The calculation can be performed manually using combinatorial formulas or with statistical software and calculators. The example below demonstrates a step-by-step calculation.

Worked Example

Let's calculate the probability of having exactly 3 failures before achieving 5 successes, with a success probability of 0.4.

Given:

  • r = 5 (number of successes)
  • p = 0.4 (probability of success)
  • k = 3 (number of failures)

Step 1: Calculate the combination C(k + r - 1, r - 1) = C(3 + 5 - 1, 5 - 1) = C(7, 4)

C(7, 4) = 7! / (4! × (7-4)!) = 35

Step 2: Calculate (p)^r = (0.4)^5 = 0.01024

Step 3: Calculate (1 - p)^k = (0.6)^3 = 0.216

Step 4: Multiply the results together:

P(X = 3) = 35 × 0.01024 × 0.216 ≈ 0.0746

Therefore, the probability of having exactly 3 failures before achieving 5 successes is approximately 7.46%.

Note: The actual calculation might use more precise values and might involve rounding. This example uses simplified values for clarity.

FAQ

What is the difference between binomial and negative binomial distributions?

The binomial distribution counts the number of successes in a fixed number of trials, while the negative binomial distribution counts the number of trials needed to achieve a fixed number of successes. The negative binomial is essentially the binomial distribution with the parameters reversed.

When should I use the negative binomial distribution?

Use the negative binomial distribution when you're interested in the number of trials until a certain number of successes occur, rather than the number of successes in a fixed number of trials. Common applications include quality control, reliability engineering, and modeling customer behavior.

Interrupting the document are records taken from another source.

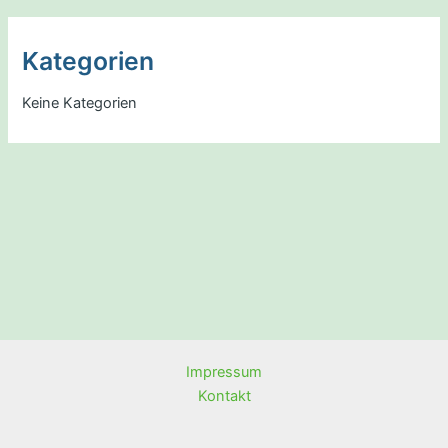
Kategorien
Keine Kategorien
Impressum
Kontakt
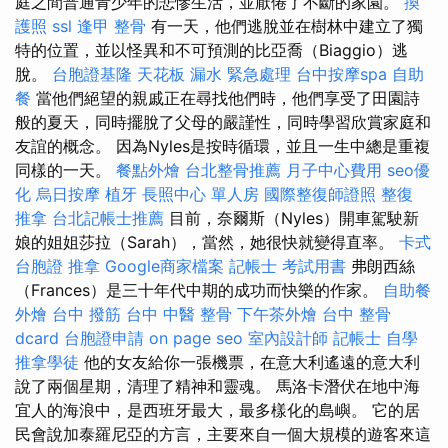
庭之間普通青少年的悲慘生活，並厭倦了不斷的家園。
換
護照
ssl
逢甲 整骨
有一天，他們逃脫並在樹林中建立了獨
特的位置，並以怪異和不可預測的比亞喬（Biaggio）逃
脫。
台胞證基隆
天花板 漏水 緊急處理
台中按摩spa
自助
餐
當他們絕望的親戚正在尋找他們時，他們享受了田園詩
般的夏天，同時擺脫了父母的嚴謹性，同時學習欣賞家庭和
友誼的概念。 因為Nyles是按時循環，並且一生中總是重複
同樣的一天。
餐點外燴
台北整骨推薦
月子中心費用
seo優
化
烏日按摩
植牙
長照中心 單人房
國際整復師證照
整復
推拿
台北記帳士推薦
目前，奈爾斯（Nyles）開車駕駛新
娘的姐姐莎拉（Sarah），當然，她很快就變得直率。
卡式
台胞證
推拿
Google商家檔案
記帳士 考試用書
弗朗西絲
（Frances）是三十年代中期的成功而快樂的作家。
自助餐
外燴
台中 撥筋
台中 中醫 整骨
下午茶外燴
台中 整骨
dcard
台胞證申請
on page seo
室內設計師
記帳士 自學
推拿學徒
他的女友給你一張機票，在意大利遙遠的意大利
說了兩個星期，清理了精神和靈魂。 馬洛卡潛伏在地中海
宜人的海浪中，是西班牙最大，最多樣化的島嶼。 它的居
民會說加泰羅尼亞的方言，主要來自一個大規模的遊客來這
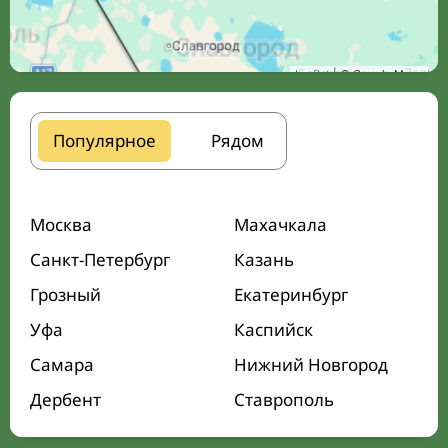
Leaflet
| © Google Maps
Популярное
Рядом
Москва
Махачкала
Санкт-Петербург
Казань
Грозный
Екатеринбург
Уфа
Каспийск
Самара
Нижний Новгород
Дербент
Ставрополь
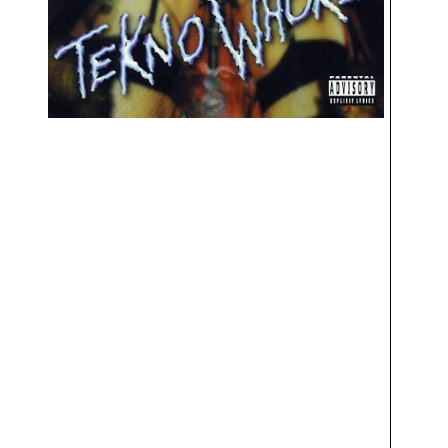
Li
pl
L
Le
pr
le
L
Vo
vo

What are the parameters of the negative binomial distribution?

The negative binomial distribution has two main parameters: r (number of successes) and p (probability of success on each trial). The distribution can also be parameterized in terms of the mean and variance of the underlying process.

How does the negative binomial relate to the Poisson distribution?

When the number of successes r becomes very large and the probability of success p becomes very small, the negative binomial distribution approaches the Poisson distribution. This is because the number of trials needed to achieve a large number of successes becomes approximately equal to the number of failures.